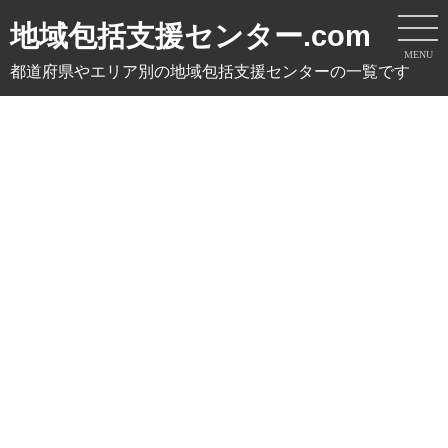
地域包括支援センター.com
MENU
都道府県やエリア別の地域包括支援センターの一覧です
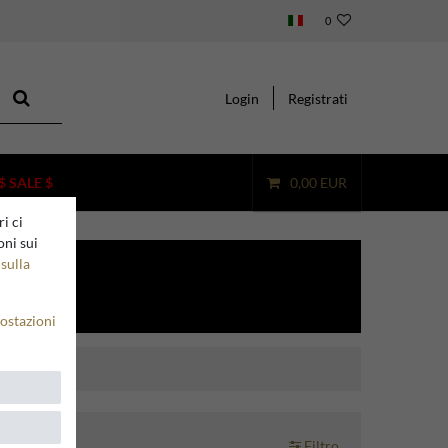
0
Login
Registrati
$ SALE $
0,00 EUR
i ci
oni sui
sulla
ostazioni
Filtro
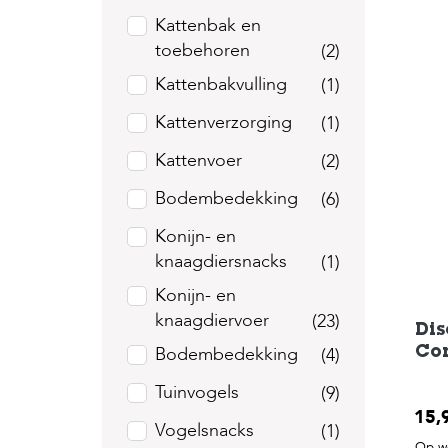
Kattenbak en
toebehoren
(2)
Kattenbakvulling
(1)
Kattenverzorging
(1)
Kattenvoer
(2)
Bodembedekking
(6)
Konijn- en
knaagdiersnacks
(1)
Konijn- en
knaagdiervoer
(23)
Dis
Bodembedekking
(4)
Co
Tuinvogels
(9)
15,
Vogelsnacks
(1)
Op we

######

DIRECTIONS FOR THIS TASK> Please write out all the entries above exactly, but leave out the pictures.

REPLY TO THE TASK>
地域包括支援センター.com
MENU
都道府県やエリア別の地域包括支援センターの一覧です
0
Login
Registrati
$ SALE $
0,00 EUR
i ci
oni sui
sulla
ostazioni
Filtro
Kattenbak en
toebehoren
(2)
Kattenbakvulling
(1)
Kattenverzorging
(1)
Kattenvoer
(2)
Bodembedekking
(6)
Konijn- en
knaagdiersnacks
(1)
Konijn- en
knaagdiervoer
(23)
Dis
Bodembedekking
(4)
Co
Tuinvogels
(9)
15,
Vogelsnacks
(1)
Op we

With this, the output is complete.